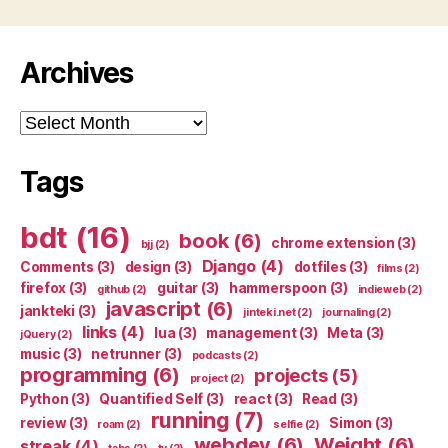
Archives
Archives
Tags
bdt
(16)
book
(6)
chrome extension
(3)
bjj
(2)
Django
(4)
Comments
(3)
design
(3)
dotfiles
(3)
films
(2)
firefox
(3)
guitar
(3)
hammerspoon
(3)
github
(2)
indieweb
(2)
javascript
(6)
jankteki
(3)
jinteki.net
(2)
journaling
(2)
links
(4)
lua
(3)
management
(3)
Meta
(3)
jQuery
(2)
music
(3)
netrunner
(3)
podcasts
(2)
programming
(6)
projects
(5)
project
(2)
Python
(3)
Quantified Self
(3)
react
(3)
Read
(3)
running
(7)
review
(3)
Simon
(3)
roam
(2)
selfie
(2)
webdev
(6)
Weight
(6)
streak
(4)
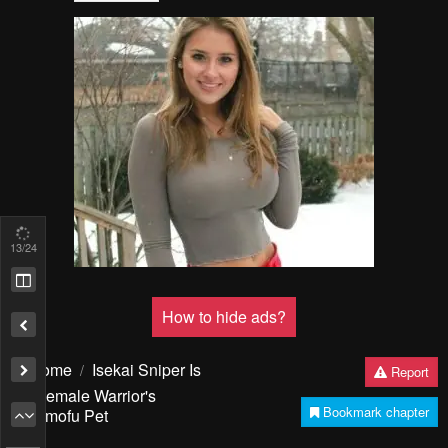
13
/24
How to hide ads?
Home
Isekai Sniper Is
Report
the Female Warrior's
Bookmark chapter
Mofumofu Pet
Please report any issues (missing images, wrong chapter, ...)
with the report button.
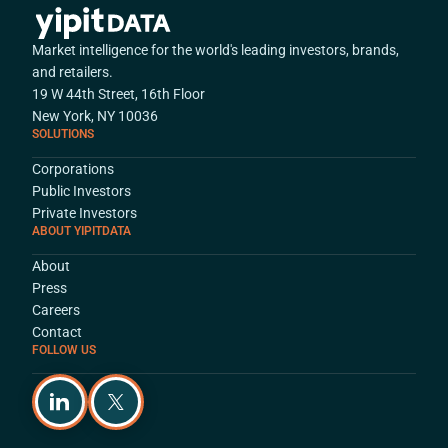
Market intelligence for the world's leading investors, brands,
and retailers.
19 W 44th Street, 16th Floor
New York, NY 10036
SOLUTIONS
Corporations
Public Investors
Private Investors
ABOUT YIPITDATA
About
Press
Careers
Contact
FOLLOW US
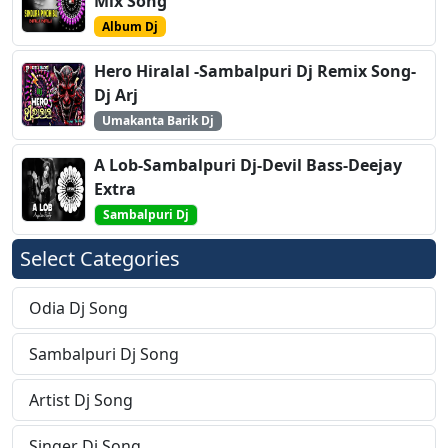
Mix Song
Album Dj
Hero Hiralal -Sambalpuri Dj Remix Song-
Dj Arj
Umakanta Barik Dj
A Lob-Sambalpuri Dj-Devil Bass-Deejay
Extra
Sambalpuri Dj
Select Categories
Odia Dj Song
Sambalpuri Dj Song
Artist Dj Song
Singer Dj Song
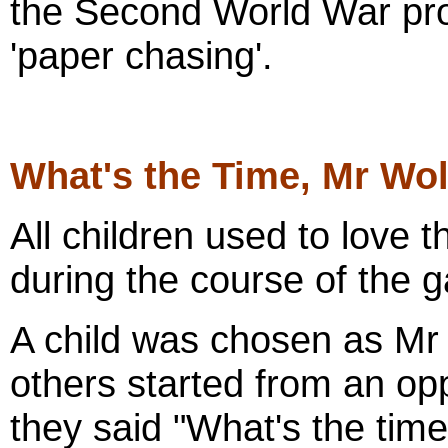
the Second World War pro
'paper chasing'.
What's the Time, Mr Wol
All children used to love t
during the course of the 
A child was chosen as Mr 
others started from an op
they said "What's the tim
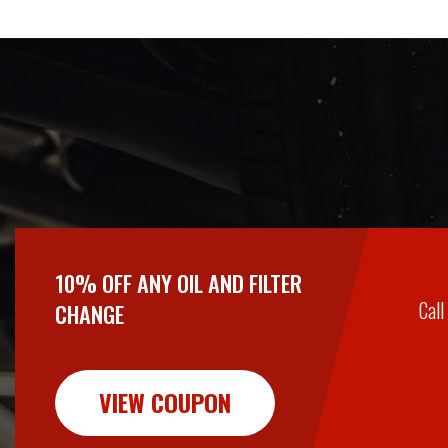
10% OFF ANY OIL AND FILTER
Call
CHANGE
VIEW COUPON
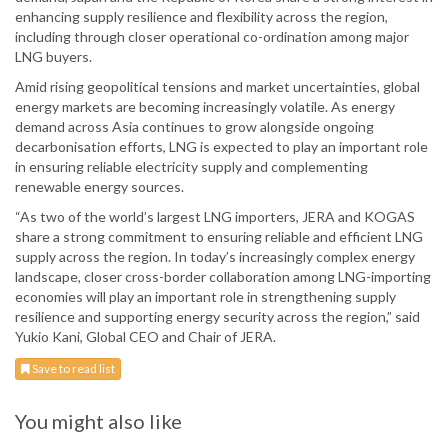
enhancing supply resilience and flexibility across the region,
including through closer operational co-ordination among major
LNG buyers.
Amid rising geopolitical tensions and market uncertainties, global
energy markets are becoming increasingly volatile. As energy
demand across Asia continues to grow alongside ongoing
decarbonisation efforts, LNG is expected to play an important role
in ensuring reliable electricity supply and complementing
renewable energy sources.
“As two of the world’s largest LNG importers, JERA and KOGAS
share a strong commitment to ensuring reliable and efficient LNG
supply across the region. In today’s increasingly complex energy
landscape, closer cross-border collaboration among LNG-importing
economies will play an important role in strengthening supply
resilience and supporting energy security across the region,” said
Yukio Kani, Global CEO and Chair of JERA.
Save to read list
You might also like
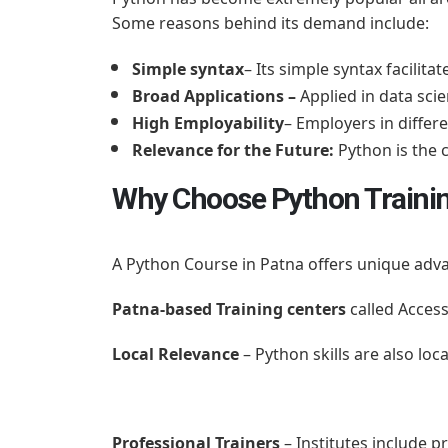
Some reasons behind its demand include:
Simple syntax
– Its simple syntax facilit
Broad Applications –
Applied in data scie
High Employability
– Employers in differ
Relevance for the Future:
Python is the 
Why Choose Python Trainin
A Python Course in Patna offers unique adva
Patna-based Training centers
called Access
Local Relevance
– Python skills are also loc
Professional Trainers
– Institutes include 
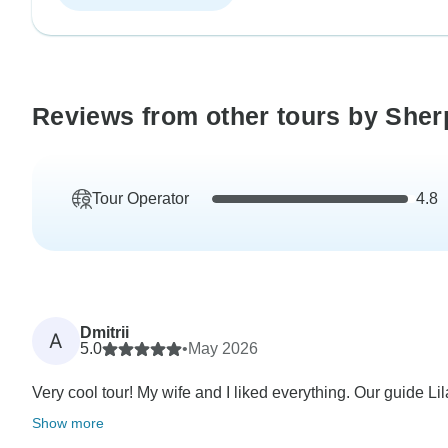
Reviews from other tours by She
Tour Operator
4.8
Dmitrii
A
5.0
•
May 2026
Very cool tour! My wife and I liked everything. Our guide Lil
Show more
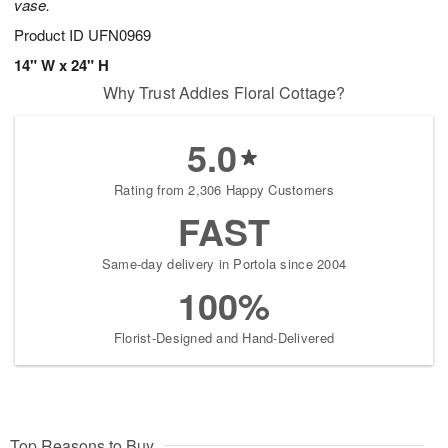
vase.
Product ID
UFN0969
14" W x 24" H
Why Trust Addies Floral Cottage?
5.0
Rating from 2,306 Happy Customers
FAST
Same-day delivery in Portola since 2004
100%
Florist-Designed and Hand-Delivered
Top Reasons to Buy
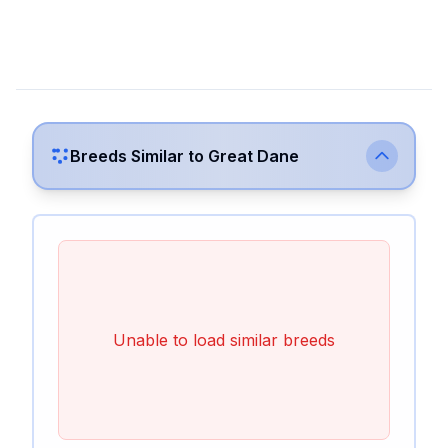
Breeds Similar to
Great Dane
Unable to load similar breeds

Try it: Your copy should match the entries exactly, minus the pictures.

Answer section:
Archives
Archives
Tags
bdt
(16)
book
(6)
chrome extension
(3)
bjj
(2)
Django
(4)
Comments
(3)
design
(3)
dotfiles
(3)
films
(2)
firefox
(3)
guitar
(3)
hammerspoon
(3)
github
(2)
indieweb
(2)
javascript
(6)
jankteki
(3)
jinteki.net
(2)
journaling
(2)
links
(4)
lua
(3)
management
(3)
Meta
(3)
jQuery
(2)
music
(3)
netrunner
(3)
podcasts
(2)
programming
(6)
projects
(5)
project
(2)
Python
(3)
Quantified Self
(3)
react
(3)
Read
(3)
running
(7)
review
(3)
Simon
(3)
roam
(2)
selfie
(2)
webdev
(6)
Weight
(6)
streak
(4)
13
/24
How to hide ads?
Home
Isekai Sniper Is
Report
the Female Warrior's
Bookmark chapter
Mofumofu Pet
Please report any issues (missing images, wrong chapter, ...)
with the report button.
Market intelligence for the world's leading investors, brands,
and retailers.
19 W 44th Street, 16th Floor
New York, NY 10036
SOLUTIONS
Corporations
Public Investors
Private Investors
ABOUT YIPITDATA
About
Press
Careers
Contact
FOLLOW US
Mix Song
Album Dj
Hero Hiralal -Sambalpuri Dj Remix Song-
Dj Arj
Umakanta Barik Dj
A Lob-Sambalpuri Dj-Devil Bass-Deejay
Extra
Sambalpuri Dj
Select Categories
Odia Dj Song
Sambalpuri Dj Song
Artist Dj Song
Singer Dj Song
the Second World War pro
'paper chasing'.
What's the Time, Mr Wol
All children used to love t
during the course of the 
A child was chosen as Mr 
others started from an op
they said "What's the tim
10% OFF ANY OIL AND FILTER
Call
CHANGE
VIEW COUPON
enhancing supply resilience and flexibility across the region,
including through closer operational co-ordination among major
LNG buyers.
Amid rising geopolitical tensions and market uncertainties, global
energy markets are becoming increasingly volatile. As energy
demand across Asia continues to grow alongside ongoing
decarbonisation efforts, LNG is expected to play an important role
in ensuring reliable electricity supply and complementing
renewable energy sources.
“As two of the world’s largest LNG importers, JERA and KOGAS
share a strong commitment to ensuring reliable and efficient LNG
supply across the region. In today’s increasingly complex energy
landscape, closer cross-border collaboration among LNG-importing
economies will play an important role in strengthening supply
resilience and supporting energy security across the region,” said
Yukio Kani, Global CEO and Chair of JERA.
Save to read list
You might also like
Some reasons behind its demand include:
Simple syntax
– Its simple syntax facilit
Broad Applications –
Applied in data scie
High Employability
– Employers in differ
Relevance for the Future:
Python is the 
Why Choose Python Trainin
A Python Course in Patna offers unique adva
Patna-based Training centers
called Access
Local Relevance
– Python skills are also loc
Professional Trainers
– Institutes include 
Reviews from other tours by She
Tour Operator
4.8
Dmitrii
A
5.0
•
May 2026
Very cool tour! My wife and I liked everything. Our guide Lil
Show more
vase.
Product ID
UFN0969
14" W x 24" H
Why Trust Addies Floral Cottage?
5.0
Rating from 2,306 Happy Customers
FAST
Same-day delivery in Portola since 2004
100%
Florist-Designed and Hand-Delivered
Top Reasons to Buy
Breeds Similar to
Great Dane
Unable to load similar breeds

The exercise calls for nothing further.